What activities will they have in store for us today? Our first task is to assemble in groups of three and create staging for pages of text given to us by Tom. Sitting for a quick table-read with my partners Rachel and Chris, the language is already funny and cheeky and I’m loving the fact that though obviously there will be serious parts, we’re all getting the sense this show is going to be irreverent and entertaining. Since we’re allowed to use any location on the estate, we head outside and after a search, end up staging our text on the staircase of the main entrance to the estate. Our key word is “imagine” and we play with the idea of using the vast physical space in front of us, rushing from the field in three directions toward the “audience,” which we place on the top of the estate entryway. Given the lavish surroundings, the line “this once was a rundown parking lot” is a nice opposite. Our piece reminded me very much of assembling similar text-based pieces in Joy Zinoman’s Greek class years a few back. We start to build creative momentum, but only have a short time to finish our project in. The other two groups are funny and well-structured; one makes thrilling use of its location in a ladies room and the other deftly employs slapstick.

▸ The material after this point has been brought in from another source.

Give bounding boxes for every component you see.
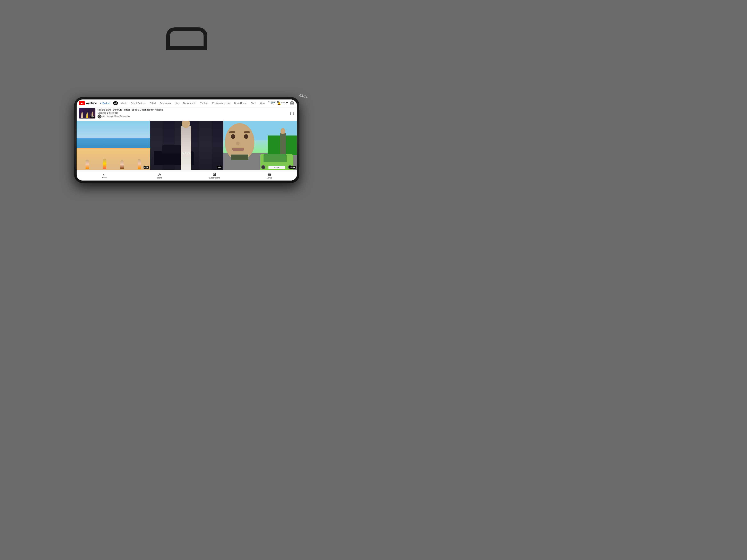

We continue with a group improvisation, exploring our own visions of what this piece might mean on an individual basis, then devolving into an all-out physical war between factions of the cast. (All in good fun, of course.) It’s cool to know that even if our impulses only generate a tiny portion of what eventually ends up in the piece, that it’s still our process this week which will help to set the tone; MJ would later refer to this as “spaghetti work” – throwing things up on the wall to see what sticks. (I should also state I’m learning a great deal about process-driven theater, which I hope will inform the OMG project we’re currently developing in DC!)

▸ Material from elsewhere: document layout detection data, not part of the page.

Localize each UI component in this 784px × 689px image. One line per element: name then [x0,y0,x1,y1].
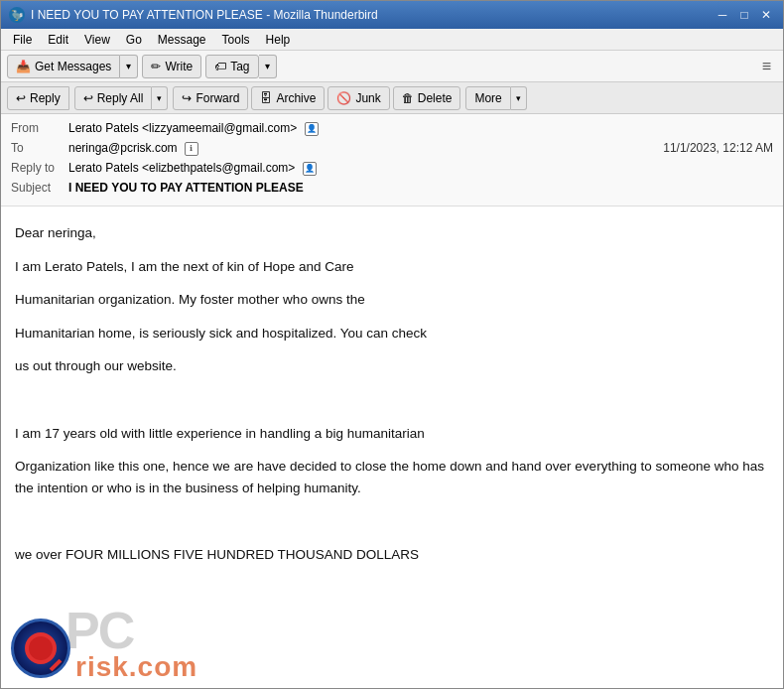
forward-icon: ↪ [182,91,192,105]
watermark: PC risk.com [1,609,767,688]
to-row: To neringa@pcrisk.com ℹ 11/1/2023, 12:12… [11,140,773,160]
reply-all-button[interactable]: ↩ Reply All [74,86,153,110]
email-date: 11/1/2023, 12:12 AM [663,141,773,155]
hamburger-button[interactable]: ≡ [756,56,777,77]
watermark-logo-circle [11,619,70,678]
reply-all-icon: ↩ [83,91,93,105]
write-icon: ✏ [151,60,161,73]
get-messages-icon: 📥 [16,60,31,73]
body-spacer2 [15,510,767,532]
close-button[interactable]: ✕ [757,6,775,24]
menu-help[interactable]: Help [258,31,299,49]
reply-button[interactable]: ↩ Reply [7,86,69,110]
app-icon: 🦤 [9,7,25,23]
reply-to-address: Lerato Patels <elizbethpatels@gmail.com> [68,161,295,175]
tag-button[interactable]: 🏷 Tag [205,55,258,78]
body-para2: Humanitarian organization. My foster mot… [15,289,767,311]
junk-button[interactable]: 🚫 Junk [327,86,389,110]
reply-all-group: ↩ Reply All ▾ [74,86,169,110]
delete-label: Delete [418,91,453,105]
reply-to-label: Reply to [11,161,68,175]
tag-dropdown[interactable]: ▾ [259,55,277,78]
reply-icon: ↩ [16,91,26,105]
window-controls: ─ □ ✕ [714,6,775,24]
to-value: neringa@pcrisk.com ℹ [68,141,663,156]
more-chevron-icon: ▾ [516,93,521,103]
more-button[interactable]: More [465,86,510,110]
to-addressbook-icon[interactable]: ℹ [185,142,198,156]
main-toolbar: 📥 Get Messages ▾ ✏ Write 🏷 Tag ▾ ≡ [1,51,783,82]
forward-button[interactable]: ↪ Forward [173,86,248,110]
menu-go[interactable]: Go [118,31,150,49]
body-greeting: Dear neringa, [15,222,767,244]
tag-group: 🏷 Tag ▾ [205,55,276,78]
reply-all-chevron-icon: ▾ [157,93,162,103]
watermark-pc-text: PC [65,609,133,660]
get-messages-button[interactable]: 📥 Get Messages [7,55,120,78]
from-addressbook-icon[interactable]: 👤 [305,122,319,136]
reply-to-value: Lerato Patels <elizbethpatels@gmail.com>… [68,161,773,176]
more-label: More [474,91,501,105]
menu-file[interactable]: File [5,31,40,49]
archive-icon: 🗄 [260,91,272,105]
thunderbird-window: 🦤 I NEED YOU TO PAY ATTENTION PLEASE - M… [0,0,784,689]
body-para1: I am Lerato Patels, I am the next of kin… [15,256,767,278]
chevron-down-icon: ▾ [126,61,131,71]
body-para7: we over FOUR MILLIONS FIVE HUNDRED THOUS… [15,544,767,566]
from-label: From [11,121,68,135]
reply-all-dropdown[interactable]: ▾ [152,86,168,110]
reply-to-row: Reply to Lerato Patels <elizbethpatels@g… [11,160,773,180]
from-row: From Lerato Patels <lizzyameemail@gmail.… [11,120,773,140]
watermark-magnify-icon [25,632,57,664]
tag-chevron-icon: ▾ [265,61,270,71]
email-header: From Lerato Patels <lizzyameemail@gmail.… [1,114,783,207]
email-body-scroll[interactable]: Dear neringa, I am Lerato Patels, I am t… [1,207,783,688]
from-value: Lerato Patels <lizzyameemail@gmail.com> … [68,121,773,136]
menu-message[interactable]: Message [150,31,214,49]
junk-icon: 🚫 [336,91,351,105]
body-para3: Humanitarian home, is seriously sick and… [15,323,767,344]
watermark-risk-text: risk.com [75,651,197,683]
subject-label: Subject [11,181,68,195]
menu-bar: File Edit View Go Message Tools Help [1,29,783,51]
archive-button[interactable]: 🗄 Archive [251,86,325,110]
body-spacer [15,389,767,411]
from-address: Lerato Patels <lizzyameemail@gmail.com> [68,121,297,135]
to-label: To [11,141,68,155]
subject-value: I NEED YOU TO PAY ATTENTION PLEASE [68,181,304,195]
email-body-container: Dear neringa, I am Lerato Patels, I am t… [1,207,783,688]
action-bar: ↩ Reply ↩ Reply All ▾ ↪ Forward 🗄 Archiv… [1,82,783,114]
minimize-button[interactable]: ─ [714,6,731,24]
get-messages-group: 📥 Get Messages ▾ [7,55,138,78]
email-body: Dear neringa, I am Lerato Patels, I am t… [1,207,783,594]
delete-button[interactable]: 🗑 Delete [393,86,461,110]
window-title: I NEED YOU TO PAY ATTENTION PLEASE - Moz… [31,8,714,22]
to-address: neringa@pcrisk.com [68,141,178,155]
title-bar: 🦤 I NEED YOU TO PAY ATTENTION PLEASE - M… [1,1,783,29]
forward-label: Forward [196,91,239,105]
reply-label: Reply [30,91,61,105]
get-messages-dropdown[interactable]: ▾ [120,55,138,78]
write-label: Write [165,60,193,73]
maximize-button[interactable]: □ [735,6,753,24]
more-dropdown[interactable]: ▾ [511,86,527,110]
delete-icon: 🗑 [402,91,414,105]
write-button[interactable]: ✏ Write [142,55,201,78]
body-para4: us out through our website. [15,355,767,377]
tag-label: Tag [230,60,249,73]
menu-tools[interactable]: Tools [214,31,258,49]
body-para6: Organization like this one, hence we are… [15,456,767,498]
get-messages-label: Get Messages [35,60,111,73]
archive-label: Archive [276,91,316,105]
menu-view[interactable]: View [76,31,118,49]
reply-all-label: Reply All [97,91,144,105]
tag-icon: 🏷 [214,60,226,73]
reply-to-addressbook-icon[interactable]: 👤 [303,162,317,176]
junk-label: Junk [355,91,380,105]
subject-row: Subject I NEED YOU TO PAY ATTENTION PLEA… [11,180,773,200]
body-para5: I am 17 years old with little experience… [15,423,767,445]
more-group: More ▾ [465,86,526,110]
menu-edit[interactable]: Edit [40,31,76,49]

Next we’re given a video camera and split into groups to create short films which explore historical elements of the Swampoodle and the Uline Auditorium. Our piece centers on overcrowding; the other group creates a striking piece telling the story of anonymous census names through closeups of bare feet walking slowly by the camera. We then split off into other groups – a common question today was “who haven’t I worked with yet?” – and told to choose a photo for which we are to “recreate” a story of the moment preceding. Both groups pick domestic scenes ca. around 1910; the first group uses hilarious, Chaplinesque movement and finds some Duke Ellington to accompany, while our group “plays ourselves” before freezing in place uncomfortably for a good 90 seconds. (Long shutter speeds in those days, folks.) We end the day with music; two new groups are assigned texts (both giving poetic directions for areas of the Swampoodle, ca. the 1850s) for which we must compose and coordinate music. The first group lines up and bursts forth a tight, jig-like melody which ends up in a spritely round. When our group goes up, I make my debut in the Sean nos style of singing (or at least some version of it), improvising a melody in the flavor of the great singersI’ve been schooling myself on (it’s harder than it sounds!) and joined halfway through with a pub-style melody we came upon in the mere 10 minutes we had to assemble the piece. Have I mentioned how great it is to work alongside such talented, focused, and giving artists?